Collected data
......

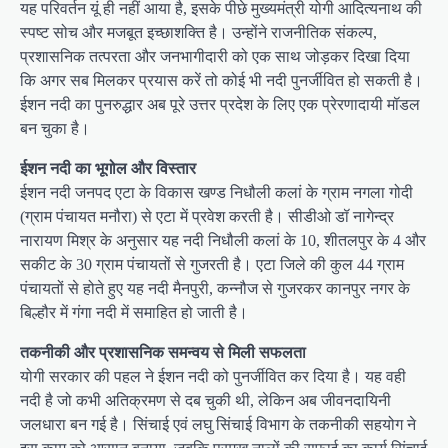
यह परिवर्तन यूं ही नहीं आया है, इसके पीछे मुख्यमंत्री योगी आदित्यनाथ की
स्पष्ट सोच और मजबूत इच्छाशक्ति है। उन्होंने राजनीतिक संकल्प,
प्रशासनिक तत्परता और जनभागीदारी को एक साथ जोड़कर दिखा दिया
कि अगर सब मिलकर प्रयास करें तो कोई भी नदी पुनर्जीवित हो सकती है।
ईशन नदी का पुनरुद्धार अब पूरे उत्तर प्रदेश के लिए एक प्रेरणादायी मॉडल
बन चुका है।
ईशन नदी का भूगोल और विस्तार
ईशन नदी जनपद एटा के विकास खण्ड निधौली कलां के ग्राम नगला गोदी
(ग्राम पंचायत मनौरा) से एटा में प्रवेश करती है। सीडीओ डॉ नागेन्द्र
नारायण मिश्र के अनुसार यह नदी निधौली कलां के 10, शीतलपुर के 4 और
सकीट के 30 ग्राम पंचायतों से गुजरती है। एटा जिले की कुल 44 ग्राम
पंचायतों से होते हुए यह नदी मैनपुरी, कन्नौज से गुजरकर कानपुर नगर के
बिल्हौर में गंगा नदी में समाहित हो जाती है।
तकनीकी और प्रशासनिक समन्वय से मिली सफलता
योगी सरकार की पहल ने ईशन नदी को पुनर्जीवित कर दिया है। यह वही
नदी है जो कभी अतिक्रमण से दब चुकी थी, लेकिन अब जीवनदायिनी
जलधारा बन गई है। सिंचाई एवं लघु सिंचाई विभाग के तकनीकी सहयोग ने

......

▶ REQUIRED ACTION: Say again, word for word, the lines beginning at the top of the data and ending with the line that has "बन चुका है।". Skip the pictures.

▶ EXERCISE SOLUTION:
यह परिवर्तन यूं ही नहीं आया है, इसके पीछे मुख्यमंत्री योगी आदित्यनाथ की
स्पष्ट सोच और मजबूत इच्छाशक्ति है। उन्होंने राजनीतिक संकल्प,
प्रशासनिक तत्परता और जनभागीदारी को एक साथ जोड़कर दिखा दिया
कि अगर सब मिलकर प्रयास करें तो कोई भी नदी पुनर्जीवित हो सकती है।
ईशन नदी का पुनरुद्धार अब पूरे उत्तर प्रदेश के लिए एक प्रेरणादायी मॉडल
बन चुका है।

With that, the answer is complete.